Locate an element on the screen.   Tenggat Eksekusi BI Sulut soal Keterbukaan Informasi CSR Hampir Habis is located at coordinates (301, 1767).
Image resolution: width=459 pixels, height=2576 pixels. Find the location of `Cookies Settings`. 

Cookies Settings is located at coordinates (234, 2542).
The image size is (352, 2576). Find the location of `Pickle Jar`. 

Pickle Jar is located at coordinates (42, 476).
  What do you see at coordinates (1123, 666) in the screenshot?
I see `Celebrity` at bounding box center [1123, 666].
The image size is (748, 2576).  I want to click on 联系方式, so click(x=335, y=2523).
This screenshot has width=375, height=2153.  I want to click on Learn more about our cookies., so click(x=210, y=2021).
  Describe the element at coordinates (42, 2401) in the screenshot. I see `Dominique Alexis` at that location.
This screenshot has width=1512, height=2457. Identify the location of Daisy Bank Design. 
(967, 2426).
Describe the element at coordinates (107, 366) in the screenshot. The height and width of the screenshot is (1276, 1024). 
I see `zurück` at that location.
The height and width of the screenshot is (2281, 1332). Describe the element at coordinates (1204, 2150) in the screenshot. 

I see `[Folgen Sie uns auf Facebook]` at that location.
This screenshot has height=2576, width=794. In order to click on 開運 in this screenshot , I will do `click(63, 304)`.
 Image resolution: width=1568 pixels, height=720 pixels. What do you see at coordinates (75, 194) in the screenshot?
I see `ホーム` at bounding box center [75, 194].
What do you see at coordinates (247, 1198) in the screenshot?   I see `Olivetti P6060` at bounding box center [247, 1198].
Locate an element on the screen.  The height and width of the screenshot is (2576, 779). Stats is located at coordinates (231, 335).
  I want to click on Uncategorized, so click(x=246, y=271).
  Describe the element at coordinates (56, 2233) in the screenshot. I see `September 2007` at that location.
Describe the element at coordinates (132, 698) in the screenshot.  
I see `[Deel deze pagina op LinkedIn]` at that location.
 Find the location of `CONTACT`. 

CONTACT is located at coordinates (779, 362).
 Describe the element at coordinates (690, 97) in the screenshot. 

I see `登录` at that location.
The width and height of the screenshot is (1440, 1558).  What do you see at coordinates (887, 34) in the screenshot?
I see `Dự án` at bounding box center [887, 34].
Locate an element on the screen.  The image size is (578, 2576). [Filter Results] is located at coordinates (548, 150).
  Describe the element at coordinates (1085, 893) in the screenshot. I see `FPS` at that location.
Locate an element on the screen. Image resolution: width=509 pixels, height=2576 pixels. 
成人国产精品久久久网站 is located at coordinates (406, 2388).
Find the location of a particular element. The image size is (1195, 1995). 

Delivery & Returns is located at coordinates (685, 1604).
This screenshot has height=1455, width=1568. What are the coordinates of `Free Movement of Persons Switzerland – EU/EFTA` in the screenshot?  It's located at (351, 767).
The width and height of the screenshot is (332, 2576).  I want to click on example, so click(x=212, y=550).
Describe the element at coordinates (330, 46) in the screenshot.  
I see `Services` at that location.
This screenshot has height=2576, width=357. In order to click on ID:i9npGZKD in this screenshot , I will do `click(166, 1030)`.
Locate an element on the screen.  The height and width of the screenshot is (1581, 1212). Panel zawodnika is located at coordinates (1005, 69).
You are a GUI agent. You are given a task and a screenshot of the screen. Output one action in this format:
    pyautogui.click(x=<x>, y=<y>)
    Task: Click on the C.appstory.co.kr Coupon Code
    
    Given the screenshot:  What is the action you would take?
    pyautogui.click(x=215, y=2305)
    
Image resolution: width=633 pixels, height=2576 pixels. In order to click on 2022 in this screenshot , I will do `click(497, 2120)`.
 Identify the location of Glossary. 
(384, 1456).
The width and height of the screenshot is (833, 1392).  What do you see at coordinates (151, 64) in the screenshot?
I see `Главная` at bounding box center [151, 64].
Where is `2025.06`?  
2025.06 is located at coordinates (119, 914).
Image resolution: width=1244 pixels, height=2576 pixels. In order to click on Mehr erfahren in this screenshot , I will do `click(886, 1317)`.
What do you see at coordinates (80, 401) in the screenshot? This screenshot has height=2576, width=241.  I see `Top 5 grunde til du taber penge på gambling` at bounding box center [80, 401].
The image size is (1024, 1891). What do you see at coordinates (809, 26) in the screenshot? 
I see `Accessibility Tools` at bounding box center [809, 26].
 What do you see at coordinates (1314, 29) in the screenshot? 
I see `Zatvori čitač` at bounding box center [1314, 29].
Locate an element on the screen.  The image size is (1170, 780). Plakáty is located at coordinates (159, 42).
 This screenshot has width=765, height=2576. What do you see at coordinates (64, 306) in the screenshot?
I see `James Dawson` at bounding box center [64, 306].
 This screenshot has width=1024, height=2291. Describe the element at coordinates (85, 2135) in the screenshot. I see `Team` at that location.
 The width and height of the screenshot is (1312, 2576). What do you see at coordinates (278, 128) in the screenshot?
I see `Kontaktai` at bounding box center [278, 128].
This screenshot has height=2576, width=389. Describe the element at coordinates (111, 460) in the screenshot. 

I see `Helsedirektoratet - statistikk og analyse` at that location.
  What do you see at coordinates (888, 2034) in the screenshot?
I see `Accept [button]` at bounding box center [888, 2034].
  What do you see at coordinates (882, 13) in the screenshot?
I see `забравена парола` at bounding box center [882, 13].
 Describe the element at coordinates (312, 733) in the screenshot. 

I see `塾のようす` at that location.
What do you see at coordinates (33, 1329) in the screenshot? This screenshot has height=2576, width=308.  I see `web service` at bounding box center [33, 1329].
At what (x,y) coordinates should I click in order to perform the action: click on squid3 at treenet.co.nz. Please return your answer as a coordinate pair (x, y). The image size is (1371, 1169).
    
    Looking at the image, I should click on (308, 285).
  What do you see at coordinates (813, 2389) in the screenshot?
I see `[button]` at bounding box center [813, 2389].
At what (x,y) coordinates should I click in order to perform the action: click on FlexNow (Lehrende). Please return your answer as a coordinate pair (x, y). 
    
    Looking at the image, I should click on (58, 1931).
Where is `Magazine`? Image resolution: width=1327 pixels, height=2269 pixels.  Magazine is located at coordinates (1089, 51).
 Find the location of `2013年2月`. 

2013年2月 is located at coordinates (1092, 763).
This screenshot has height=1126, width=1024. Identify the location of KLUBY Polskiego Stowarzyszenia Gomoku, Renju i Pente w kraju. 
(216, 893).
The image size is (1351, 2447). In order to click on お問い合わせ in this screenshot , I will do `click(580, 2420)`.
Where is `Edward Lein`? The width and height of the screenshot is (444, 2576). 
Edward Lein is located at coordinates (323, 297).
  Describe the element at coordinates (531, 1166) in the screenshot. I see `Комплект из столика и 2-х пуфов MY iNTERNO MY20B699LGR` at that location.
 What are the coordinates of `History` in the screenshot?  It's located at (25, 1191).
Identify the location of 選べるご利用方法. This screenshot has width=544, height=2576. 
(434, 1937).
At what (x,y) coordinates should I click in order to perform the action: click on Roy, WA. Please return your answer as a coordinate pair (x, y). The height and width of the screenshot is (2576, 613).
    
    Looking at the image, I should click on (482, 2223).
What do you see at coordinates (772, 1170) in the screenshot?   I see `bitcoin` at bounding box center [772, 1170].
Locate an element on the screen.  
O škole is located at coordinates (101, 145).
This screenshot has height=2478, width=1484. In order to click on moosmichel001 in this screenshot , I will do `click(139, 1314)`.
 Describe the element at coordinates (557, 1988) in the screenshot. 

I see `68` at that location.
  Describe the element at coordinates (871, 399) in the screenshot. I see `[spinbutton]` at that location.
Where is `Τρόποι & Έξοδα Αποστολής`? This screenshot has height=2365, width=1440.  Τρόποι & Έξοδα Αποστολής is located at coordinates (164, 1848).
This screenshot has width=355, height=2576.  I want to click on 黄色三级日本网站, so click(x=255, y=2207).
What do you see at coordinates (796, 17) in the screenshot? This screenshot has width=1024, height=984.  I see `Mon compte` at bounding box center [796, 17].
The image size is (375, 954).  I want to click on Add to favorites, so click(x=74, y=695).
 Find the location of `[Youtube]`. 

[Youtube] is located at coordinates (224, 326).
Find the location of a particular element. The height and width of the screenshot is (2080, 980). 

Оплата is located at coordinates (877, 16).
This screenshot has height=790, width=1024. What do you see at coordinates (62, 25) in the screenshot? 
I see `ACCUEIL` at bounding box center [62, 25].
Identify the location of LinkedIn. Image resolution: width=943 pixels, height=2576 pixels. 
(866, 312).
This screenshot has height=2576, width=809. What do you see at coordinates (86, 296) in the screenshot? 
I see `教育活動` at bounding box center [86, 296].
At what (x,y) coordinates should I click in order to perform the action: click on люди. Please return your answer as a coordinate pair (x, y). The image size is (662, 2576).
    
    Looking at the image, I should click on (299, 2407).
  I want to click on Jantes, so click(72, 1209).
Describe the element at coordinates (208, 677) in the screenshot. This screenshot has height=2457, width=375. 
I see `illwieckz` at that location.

━━━━━━━━

▶ [PROBLEM DESCRIPTION] Go back to the listing above. Copy word for word the lines from the one with "Image resolution: width=1244" through the one with "What do you see at coordinates (33, 1329)", and nothing more.

▶ [EXERCISE RESULT]
Image resolution: width=1244 pixels, height=2576 pixels. In order to click on Mehr erfahren in this screenshot , I will do `click(886, 1317)`.
What do you see at coordinates (80, 401) in the screenshot? This screenshot has height=2576, width=241.  I see `Top 5 grunde til du taber penge på gambling` at bounding box center [80, 401].
The image size is (1024, 1891). What do you see at coordinates (809, 26) in the screenshot? 
I see `Accessibility Tools` at bounding box center [809, 26].
 What do you see at coordinates (1314, 29) in the screenshot? 
I see `Zatvori čitač` at bounding box center [1314, 29].
Locate an element on the screen.  The image size is (1170, 780). Plakáty is located at coordinates (159, 42).
 This screenshot has width=765, height=2576. What do you see at coordinates (64, 306) in the screenshot?
I see `James Dawson` at bounding box center [64, 306].
 This screenshot has width=1024, height=2291. Describe the element at coordinates (85, 2135) in the screenshot. I see `Team` at that location.
 The width and height of the screenshot is (1312, 2576). What do you see at coordinates (278, 128) in the screenshot?
I see `Kontaktai` at bounding box center [278, 128].
This screenshot has height=2576, width=389. Describe the element at coordinates (111, 460) in the screenshot. 

I see `Helsedirektoratet - statistikk og analyse` at that location.
  What do you see at coordinates (888, 2034) in the screenshot?
I see `Accept [button]` at bounding box center [888, 2034].
  What do you see at coordinates (882, 13) in the screenshot?
I see `забравена парола` at bounding box center [882, 13].
 Describe the element at coordinates (312, 733) in the screenshot. 

I see `塾のようす` at that location.
What do you see at coordinates (33, 1329) in the screenshot? This screenshot has height=2576, width=308.  I see `web service` at bounding box center [33, 1329].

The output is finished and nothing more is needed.